Chronic cough is the sole presenting symptom of CVA. Previous literatures have studied that chronic persistent nonproductive cough is more frequent in females, and females are more easily troubled by the symptom.20,21 Females exceed males in number among patients attending specialist respiratory clinics.22 The cough threshold is lower in females than in males, illustrating that the cough sensitivity is heightened in females.22,23 In our study, the difference of gender is obvious. The number of females was more frequent in CVA and the eosinophilic airway inflammation of CVA than in CA and the noneosinophilic airway inflammation of CA (p=0.004 and p=0.024, respectively). The mechanism of the gender differences is still unclear, and additional studies are needed to better understand gender differences.

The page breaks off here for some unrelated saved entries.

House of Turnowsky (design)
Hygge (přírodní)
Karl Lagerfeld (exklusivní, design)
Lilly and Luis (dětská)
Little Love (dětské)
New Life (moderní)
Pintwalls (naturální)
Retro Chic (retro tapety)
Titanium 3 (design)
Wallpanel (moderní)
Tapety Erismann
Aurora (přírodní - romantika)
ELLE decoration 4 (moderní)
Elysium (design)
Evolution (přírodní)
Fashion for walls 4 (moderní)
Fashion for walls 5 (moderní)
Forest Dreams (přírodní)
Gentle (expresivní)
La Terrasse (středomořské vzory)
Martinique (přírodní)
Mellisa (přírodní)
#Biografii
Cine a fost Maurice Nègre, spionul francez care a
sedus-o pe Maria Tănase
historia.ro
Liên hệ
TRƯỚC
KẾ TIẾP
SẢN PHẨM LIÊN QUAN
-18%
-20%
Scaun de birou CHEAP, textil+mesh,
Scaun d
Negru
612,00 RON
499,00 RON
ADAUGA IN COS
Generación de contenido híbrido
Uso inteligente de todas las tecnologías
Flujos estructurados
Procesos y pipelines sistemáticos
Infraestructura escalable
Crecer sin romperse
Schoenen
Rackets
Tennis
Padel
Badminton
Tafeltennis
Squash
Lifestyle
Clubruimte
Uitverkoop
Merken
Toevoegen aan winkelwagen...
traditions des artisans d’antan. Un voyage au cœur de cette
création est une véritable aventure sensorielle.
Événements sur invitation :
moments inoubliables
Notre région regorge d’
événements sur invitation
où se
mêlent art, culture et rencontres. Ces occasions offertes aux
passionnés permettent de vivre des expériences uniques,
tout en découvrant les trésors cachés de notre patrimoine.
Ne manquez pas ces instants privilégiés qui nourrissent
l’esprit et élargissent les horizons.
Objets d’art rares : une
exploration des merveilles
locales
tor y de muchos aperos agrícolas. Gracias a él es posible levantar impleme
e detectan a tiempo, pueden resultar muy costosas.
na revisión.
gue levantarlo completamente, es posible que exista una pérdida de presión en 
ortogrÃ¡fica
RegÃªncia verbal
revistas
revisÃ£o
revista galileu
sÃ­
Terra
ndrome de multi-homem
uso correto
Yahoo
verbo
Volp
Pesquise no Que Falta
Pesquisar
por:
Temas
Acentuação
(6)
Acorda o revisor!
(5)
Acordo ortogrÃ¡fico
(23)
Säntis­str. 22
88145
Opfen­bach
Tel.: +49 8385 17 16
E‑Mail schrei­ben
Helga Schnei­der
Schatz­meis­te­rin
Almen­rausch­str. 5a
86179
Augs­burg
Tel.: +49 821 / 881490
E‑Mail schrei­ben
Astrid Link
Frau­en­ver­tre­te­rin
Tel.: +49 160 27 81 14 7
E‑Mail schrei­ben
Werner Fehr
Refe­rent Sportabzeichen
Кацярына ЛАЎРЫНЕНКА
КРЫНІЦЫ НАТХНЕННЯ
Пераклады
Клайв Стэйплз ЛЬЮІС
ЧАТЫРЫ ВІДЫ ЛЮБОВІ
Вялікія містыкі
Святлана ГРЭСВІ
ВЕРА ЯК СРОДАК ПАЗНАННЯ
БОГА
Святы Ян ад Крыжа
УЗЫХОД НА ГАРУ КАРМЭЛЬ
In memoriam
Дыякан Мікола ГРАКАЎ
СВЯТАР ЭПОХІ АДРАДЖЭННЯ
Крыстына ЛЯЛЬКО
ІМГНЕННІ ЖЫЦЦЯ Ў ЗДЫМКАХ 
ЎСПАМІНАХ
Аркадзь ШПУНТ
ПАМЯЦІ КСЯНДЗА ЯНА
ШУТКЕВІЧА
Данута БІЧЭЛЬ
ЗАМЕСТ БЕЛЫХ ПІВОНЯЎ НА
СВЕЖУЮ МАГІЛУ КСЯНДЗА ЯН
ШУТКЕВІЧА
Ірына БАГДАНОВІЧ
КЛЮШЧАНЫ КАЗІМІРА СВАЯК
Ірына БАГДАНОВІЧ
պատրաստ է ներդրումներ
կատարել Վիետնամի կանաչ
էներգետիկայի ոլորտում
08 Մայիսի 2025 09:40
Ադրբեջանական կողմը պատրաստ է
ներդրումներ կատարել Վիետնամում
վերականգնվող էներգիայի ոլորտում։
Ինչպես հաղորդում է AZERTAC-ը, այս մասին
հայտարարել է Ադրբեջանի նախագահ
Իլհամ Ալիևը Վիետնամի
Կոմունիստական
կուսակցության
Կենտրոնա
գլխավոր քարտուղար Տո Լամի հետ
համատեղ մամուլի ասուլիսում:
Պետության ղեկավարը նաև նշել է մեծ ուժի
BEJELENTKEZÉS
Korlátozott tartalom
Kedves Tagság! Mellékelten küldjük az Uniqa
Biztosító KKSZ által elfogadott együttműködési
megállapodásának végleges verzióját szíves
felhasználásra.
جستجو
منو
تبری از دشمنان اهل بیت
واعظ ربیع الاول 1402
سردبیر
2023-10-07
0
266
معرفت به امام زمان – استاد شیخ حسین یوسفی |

Cigarette smoking is a risk factoring for cough.24 Regular smokers have a much higher prevalence of chronic cough than never smokers and ex-smokers.24,25 The number of smokers in CVA was less compared to CA (p=0.023). Smokers were higher in the noneosinophilic CA compared to the noneosinophilic CVA (p=0.018), whereas smokers showed no difference between the eosinophilic CVA and the eosinophilic CA (p=0.373) in our study. Broekema et al suggested that smoking in asthma caused higher neutrophils and lower eosinophils in sputum than nonsmokers.26 This was not consistent with our study, probably due to the proportion of females and duration disease.

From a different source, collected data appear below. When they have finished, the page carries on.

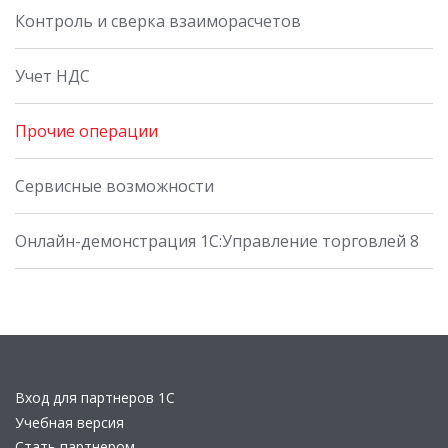
Контроль и сверка взаиморасчетов
Учет НДС
Прочие операции
Сервисные возможности
Онлайн-демонстрация 1С:Управление торговлей 8
Вход для партнеров 1С
Учебная версия
Стать партнером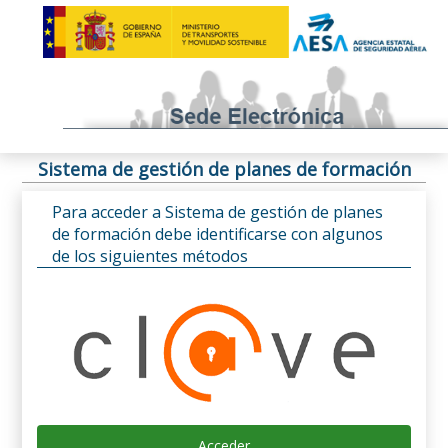
Sistema de gestión de planes de formación
Para acceder a Sistema de gestión de planes
de formación debe identificarse con algunos
de los siguientes métodos
Acceder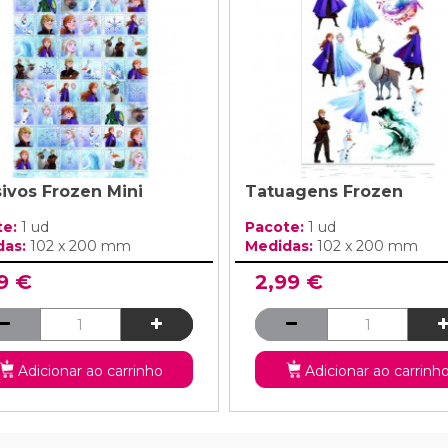
ivos Frozen Mini
Tatuagens Frozen
te:
1 ud
Pacote:
1 ud
das:
102 x 200 mm
Medidas:
102 x 200 mm
9 €
2,99 €
Adicionar ao carrinho
Adicionar ao carrinh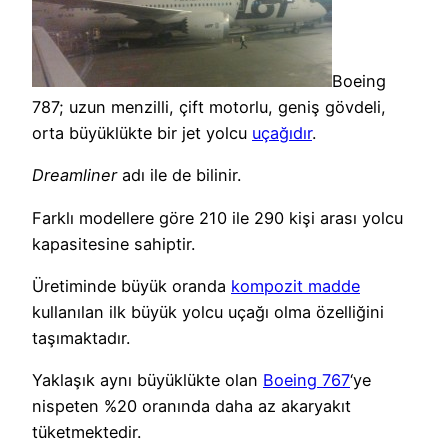
Boeing
787; uzun menzilli, çift motorlu, geniş gövdeli,
orta büyüklükte bir jet yolcu
uçağıdır
.
Dreamliner
adı ile de bilinir.
Farklı modellere göre 210 ile 290 kişi arası yolcu
kapasitesine sahiptir.
Üretiminde büyük oranda
kompozit madde
kullanılan ilk büyük yolcu uçağı olma özelliğini
taşımaktadır.
Yaklaşık aynı büyüklükte olan
Boeing 767
‘ye
nispeten %20 oranında daha az akaryakıt
tüketmektedir.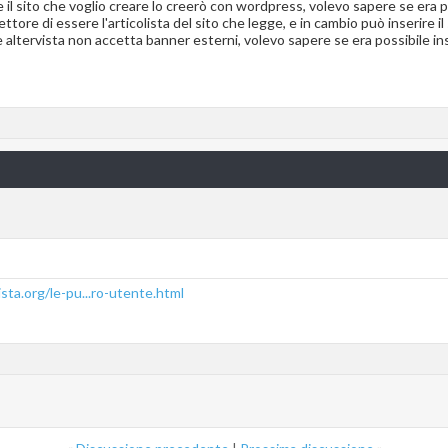
il sito che voglio creare lo creerò con wordpress, volevo sapere se era po
 lettore di essere l'articolista del sito che legge, e in cambio può inserire 
he altervista non accetta banner esterni, volevo sapere se era possibile in
ista.org/le-pu...ro-utente.html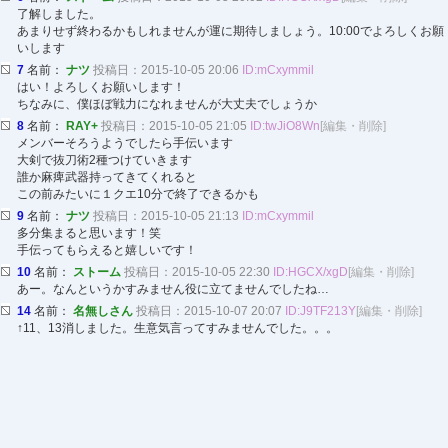
了解しました。
あまりせず終わるかもしれませんが運に期待しましょう。10:00でよろしくお願
いします
7
名前：
ナツ
投稿日：2015-10-05 20:06
ID:mCxymmil
はい！よろしくお願いします！
ちなみに、僕ほぼ戦力になれませんが大丈夫でしょうか
8
名前：
RAY+
投稿日：2015-10-05 21:05
ID:twJiO8Wn
[編集・削除]
メンバーそろうようでしたら手伝います
大剣で抜刀術2種つけていきます
誰か麻痺武器持ってきてくれると
この前みたいに１クエ10分で終了できるかも
9
名前：
ナツ
投稿日：2015-10-05 21:13
ID:mCxymmil
多分集まると思います！笑
手伝ってもらえると嬉しいです！
10
名前：
ストーム
投稿日：2015-10-05 22:30
ID:HGCX/xgD
[編集・削除]
あー。なんというかすみません役に立てませんでしたね…
14
名前：
名無しさん
投稿日：2015-10-07 20:07
ID:J9TF213Y
[編集・削除]
↑11、13消しました。生意気言ってすみませんでした。。。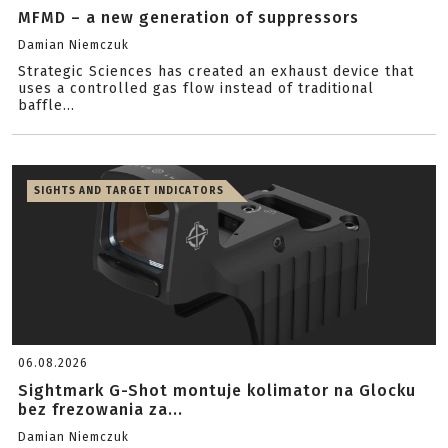
MFMD – a new generation of suppressors
Damian Niemczuk
Strategic Sciences has created an exhaust device that
uses a controlled gas flow instead of traditional
baffle...
SIGHTS AND TARGET INDICATORS
06.08.2026
Sightmark G-Shot montuje kolimator na Glocku
bez frezowania za...
Damian Niemczuk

Spirometry and BHR are the basic diagnostic criteria of CVA or CA according to the guidelines.10,16,17 The degree of BHR is most likely associated with airway inflammatory types, number and activity of inflammatory cells, damage and malfunction of epithelial cells and abnormal neural control. It is defined as position of the dose–response curve during bronchial challenge.10,17 Spirometry and degree of BHR showed milder in CVA compared to CA (p=0.016) similar with the present study.15 Our study found that BHR was higher in patients with eosinophilic CVA and CA than in those with noneosinophilic CVA and CA, as well as being much higher in eosinophilic CVA compared to eosinophilic CA. These suggested that while eosinophil was associated with an increased degree of BHR, this was not the case in neutrophilia, nor was neutrophilia associated with significantly lower BHR. The results were consistent with the study of Porsbjerg et al.27

Eosinophilic airway inflammatory subtype is a fundamental feature of asthma. More recently, inflammatory subtypes of asthma have been proposed as defined by proportion of sputum cell.10,16 Subjects with “eosinophilic asthma” defined as sputum eosinophils ≥2.5% and “noneosinophilic asthma” as noneosinophils <2.5%, were in our study.16 The percentage of sputum eosinophils showed less in CVA, eosinophilic CVA and noneosinophilic CVA compared to CA, eosinophilic CA and noneosinophilic CA (p=0.009, p=0.035 and p=0.023, respectively). The percentage of sputum eosinophils was associated with an increased degree of BHR in CVA and CA (r=−0.1245, p=0.0357 and r=−0.2148, p=0.0014, respectively). Results of previous studies indicated that increasing BHR has a pathogenetic role in development of wheezing during the course of CVA.12 Classic asthma is likely to develop in 30% of CVA. These suggested that the level of sputum eosinophils in CVA is a risk factor for the future development of CA.

A limitation of our study does not distinguish in atopic or nonatopic patients with CVA and CA. Furthermore, the patients represent a selected group, and the results may not readily be extrapolated to a more general population of asthma patients, but need to be repeated in a random population sample.

Conclusions

Our findings have shown that patients with CVA and CV have differences of response to demographics, bronchial challenge and sputum eosinophil and neutrophil proportions, which likely reflects different airway inflammatory subtypes. Sputum eosinophils are involved in the pathophysiology of CVA, as well as sputum neutrophils. Eosinophilia may be associated with more severe disease, yet there was no difference in spirometry between the eosinophilic and noneosinophilic groups, and the BHR difference was not dramatic. However, more different pathophysiological mechanisms in CVA and CA are required to future prospective studies.

Disclosure

The authors report no conflicts of interest in this work.